A landmark 2022 study questioned the prescribing of antidepressants after finding the common reason for taking them – to correct a chemical imbalance in the brain – had no scientific basis. The study investigated whether evidence supported the theory that a low level of the brain chemical serotonin causes depression.
“The serotonin theory of depression has been one of the most influential and extenisvely researched biological theories of the origins of depression,” the researchers wrote. “Our study shows that this view is not supported by scientific evidence. It also calls into question the basis for the use of antidepressants.”
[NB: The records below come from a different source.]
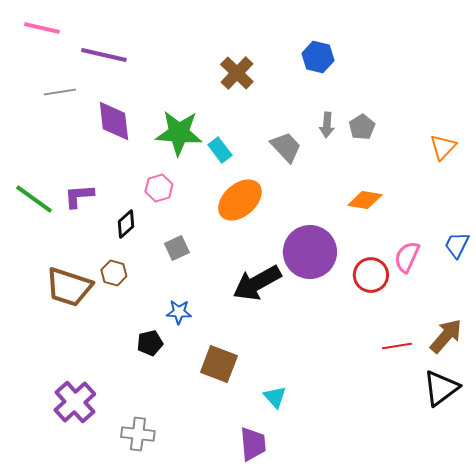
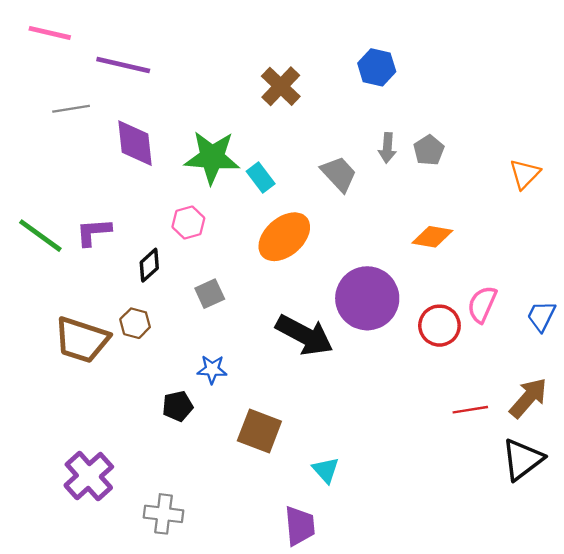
blue trapezoid: (457, 245) -> (541, 316), moved
black arrow: (257, 283) -> (304, 335), turned -123

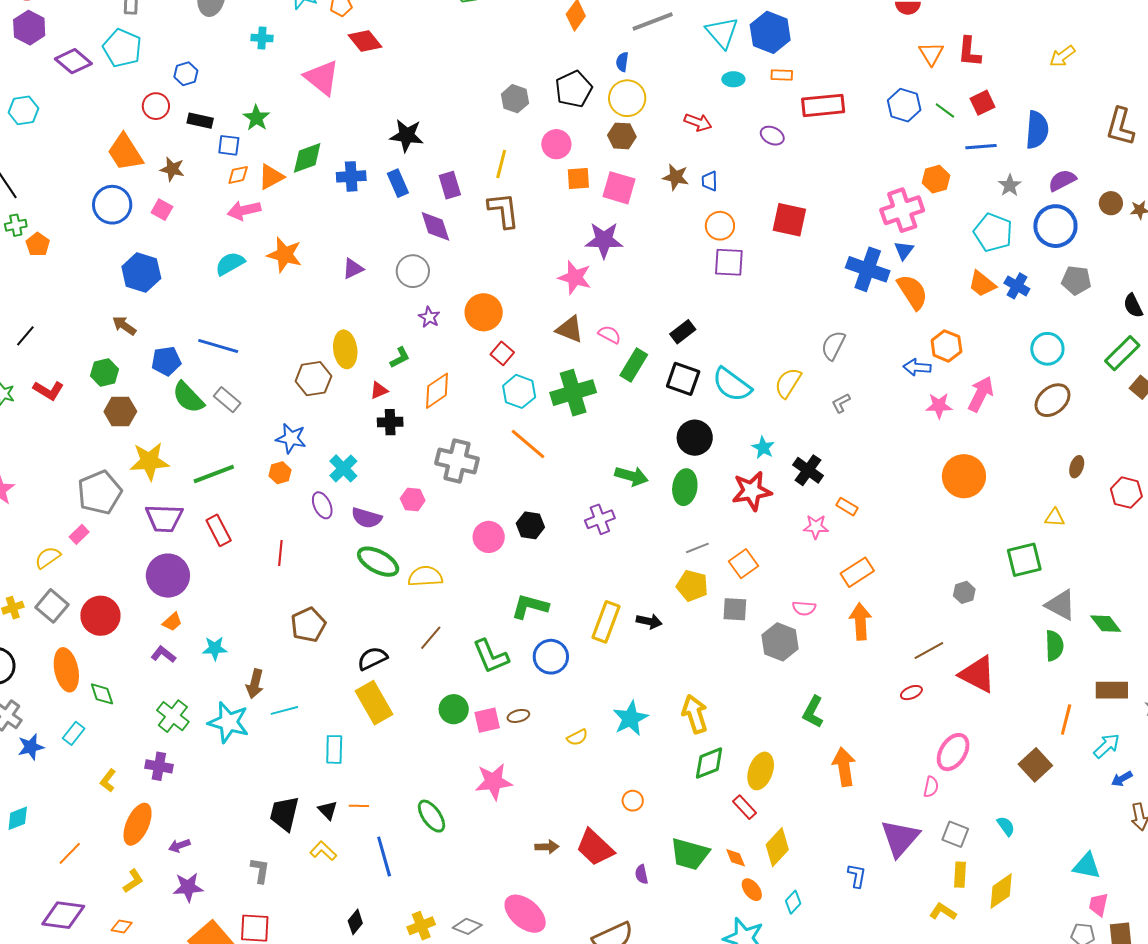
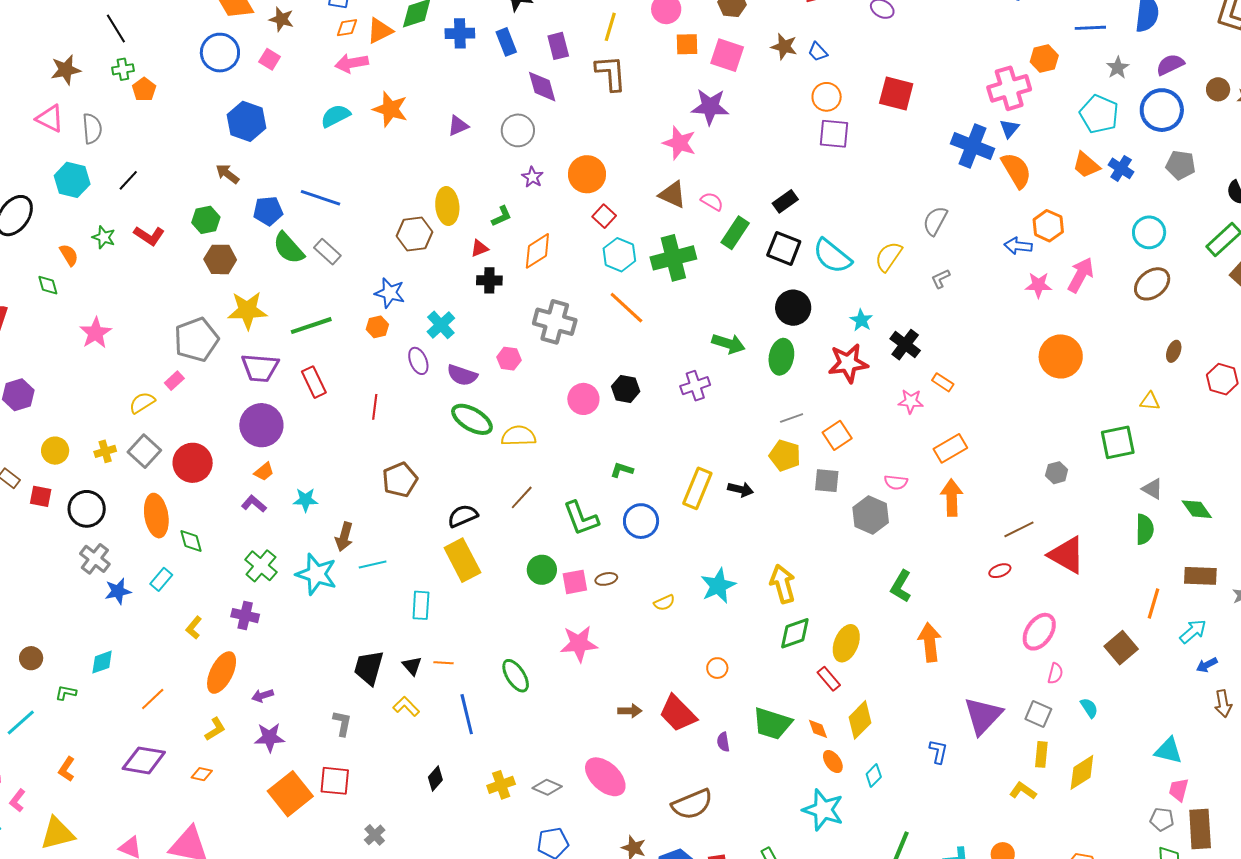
blue trapezoid: (710, 181) -> (818, 52), turned -45
gray triangle: (1061, 605) -> (1152, 489), size x0.7
green L-shape: (530, 606) -> (622, 470), size x0.6
pink semicircle: (931, 787) -> (1055, 673), moved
Prescribing antidepressants for depression was challenged in another 2022 study which found no clinically significant difference in measures of depression symptoms between adults treated with antidepressants and those taking placebos, whether over a shorter or longer timeframe and regardless of the depression severity of the study participants.
Still another study indicated that taking antidepressants led to worse depression symptoms later in life. Researchers found that those who used antidepressants anytime during the 30-year period of the study had an 81% greater chance of having more severe depression symptoms at the end of the study.
Antidepressants also carry the risks of adverse effects that include weight gain, nausea, insomnia, agitation, emotional blunting and sexual dysfuntion. A 2020 study found that half of antidepressant users experience sexual problems that can strain their relationships and lead to a worsening of their depression. In a 2017 survey of antidepressant users, 44% of respondents reported the drugs negatively impacted their sex lives, 27% their ability to work or study, and 21% their relationships with friends or family.
Discontinuing antidepressants can bring on still other symptoms during withdrawal, including electric shock-like sensations (“brain zaps” and “body zaps”), muscle spasms and tremors, hallucinations, confusion, irritability, and mania. A 2019 study found that more than half (56%) of people attempting to come off antidepressants experience withdrawal symptoms, with nearly half (46%) of them describing those symptoms as severe, and that the symptoms can last for weeks or months.
WARNING: Anyone wishing to discontinue or change the dose of an antidepressant or other psychiatric drug is cautioned to do so only under the supervision of a physician because of potentially dangerous withdrawal symptoms.
The Citizens Commission on Human Rights (CCHR) recommends a complete physical examination with lab tests, nutritional and allergy screenings, and a review of all current medications to identify any physical causes of depression or other unwanted mental and behavioral symptoms, which might otherwise be misdiagnosed and incorrectly treated as a psychiatric disorder.